##### Data shown #####
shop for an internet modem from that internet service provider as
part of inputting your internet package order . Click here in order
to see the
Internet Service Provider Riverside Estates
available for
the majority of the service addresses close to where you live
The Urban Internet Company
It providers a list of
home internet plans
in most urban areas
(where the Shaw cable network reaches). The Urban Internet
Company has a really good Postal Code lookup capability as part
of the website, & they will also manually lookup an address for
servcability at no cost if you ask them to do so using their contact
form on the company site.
#####
##### Data shown #####
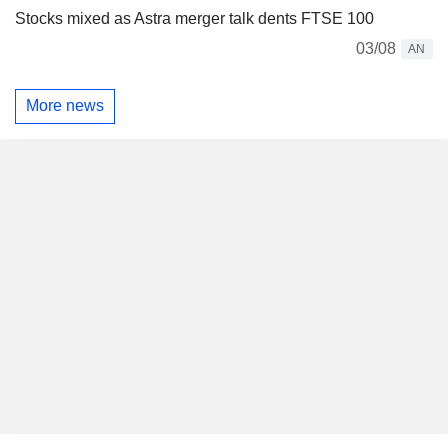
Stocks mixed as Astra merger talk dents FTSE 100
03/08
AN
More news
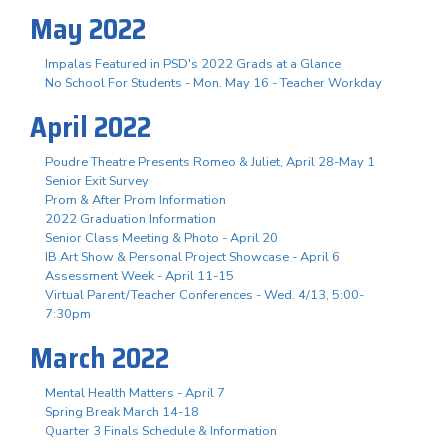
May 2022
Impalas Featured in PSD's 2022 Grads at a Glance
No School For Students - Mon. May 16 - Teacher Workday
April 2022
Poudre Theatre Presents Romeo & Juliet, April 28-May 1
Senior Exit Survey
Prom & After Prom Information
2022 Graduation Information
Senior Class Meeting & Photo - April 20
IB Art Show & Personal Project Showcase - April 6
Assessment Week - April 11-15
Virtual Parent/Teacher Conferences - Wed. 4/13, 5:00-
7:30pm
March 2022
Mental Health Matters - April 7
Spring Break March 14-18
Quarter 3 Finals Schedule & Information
#####
What the task asks
From the entries above, print the lines beginning at the one with "available for" and stopping after the one with "form on the company site.", exactly as written and with nothing else.

Output for this task
available for
the majority of the service addresses close to where you live
The Urban Internet Company
It providers a list of
home internet plans
in most urban areas
(where the Shaw cable network reaches). The Urban Internet
Company has a really good Postal Code lookup capability as part
of the website, & they will also manually lookup an address for
servcability at no cost if you ask them to do so using their contact
form on the company site.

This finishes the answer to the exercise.